The blast of waves took longer to strike the other galley, Goldwing, and in bright, flickering flashes the ogre queen now saw the royal ship heel violently, spin sideways and skid through the shallows parallel to the shoreline-blown as though it was a leaf. She was still watching, mesmerized, when an invisible force hit her in the face. The huge ogress was thrown backward as though she had been slapped by a dragon’s tail. Flattened on her back, gasping for air, she offered a mute prayer to her mighty god, a plea for survival and vengeance.
After a short time she could breathe again, and slowly she sat up, then pushed herself laboriously to her feet, looking at the shore below her. Hornet was gone-utterly gone-and Goldwing had been heaved sideways, tossed down the shore upon sand. None of the two score ogres left to guard the beach were visible.
“O my wrathful god!” she groaned. “How did we fail you?” Though unable to deny the evidence of her eyes, Stariz was unwilling to accept the fantastic scope of the disaster.
She started forward at a jog, her mind whirling, filled with chaotic images and hateful thoughts. Her trunklike legs pumped, carrying her down the hill. She passed the trudging Shield-Breakers who were picking themselves up, plodding dazedly onto the beach. Some distance away, still coming down the hill, Stariz saw a party of ogre warriors bearing a litter and recognized the golden breastplate.

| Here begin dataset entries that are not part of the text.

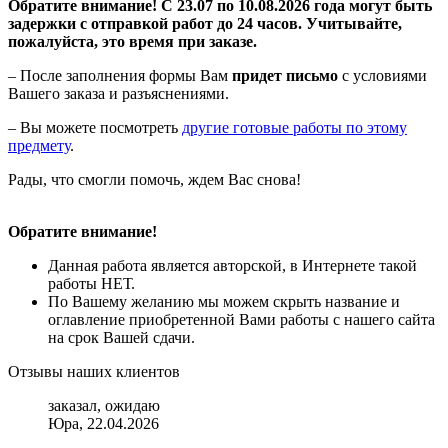
Обратите внимание! С 23.07 по 10.08.2026 года могут быть
задержки с отправкой работ до 24 часов. Учитывайте,
пожалуйста, это время при заказе.
– После заполнения формы Вам
придет письмо
с условиями
Вашего заказа и разъяснениями.
– Вы можете посмотреть
другие готовые работы по этому
предмету
.
Рады, что смогли помочь, ждем Вас снова!
Обратите внимание!
Данная работа является авторской, в Интернете такой
работы НЕТ.
По Вашему желанию мы можем скрыть название и
оглавление приобретенной Вами работы с нашего сайта
на срок Вашей сдачи.
Отзывы наших клиентов
заказал, ожидаю
Юра, 22.04.2026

The king! What further disasters could this day bring? Now pure fear choked her throat, apprehension that Grimwar Bane would die and she would become a mere priestess again, would lose the status and power that she had worked so hard to attain. She lumbered along the shore, and she saw the figure on the litter thrashing, rejoiced to think her husband still lived. Perhaps the power of her god might aid her to heal him, as long as he breathed, no matter how grievously injured he might be.
Exhaustion forced her to slow. She looked around, saw a vast gaping hole in the ground and the seawall made by the wasted explosion of the golden orb.
Stariz crossed the beach, meeting the party bearing the fallen king. Already a hundred of the Grenadiers were heaving at the beached hull of the royal galley, dragging it across the sand and into shallow water, from there out to where it could float, while a ramp was lowered for the survivors and the king. Thankfully, the Goldwing, for all that it had experienced, seemed remarkably undamaged.
“My queen!” called Argus Darkand, reliably close by Grimwar’s side. “The king is sorely hurt!”
“Take him onto the deck and into his cabin!” Stariz cried, pointing imperiously. The ogres hastened to obey, and she felt she had recovered some measure of dignity and satisfaction as she stalked up the ramp and onto the galley’s deck.
She had thought of a new plan.
Grimwar Bane sensed walls and a ceiling-a darkened room. He smelled the sea and weathered timbers. It was a cabin. He was in a cabin on his ship, he deduced, and somehow he was still alive-though it still seemed that his chest was all pain and his breathing was torturous. Argus Darkand stood over him, the ogre’s face contorted by worry.
“Take me out of here, onto the deck!” The king’s words were croaked, so great was the fire in his lungs, but he flailed a hand and was able to make himself understood. The helmsman looked reluctant.
“It was the queen’s order, Sire,” Argus Darkand declared, “to place you in the cabin. She will be here in a moment, said she needed to retrieve some unguents and a talisman from her sea-chest….”
“No!” groaned the king. “I want to see the water, the sky.” He felt a stark fear that he might never behold those sights again, and he desperately wanted to feast on their natural glory before he perished.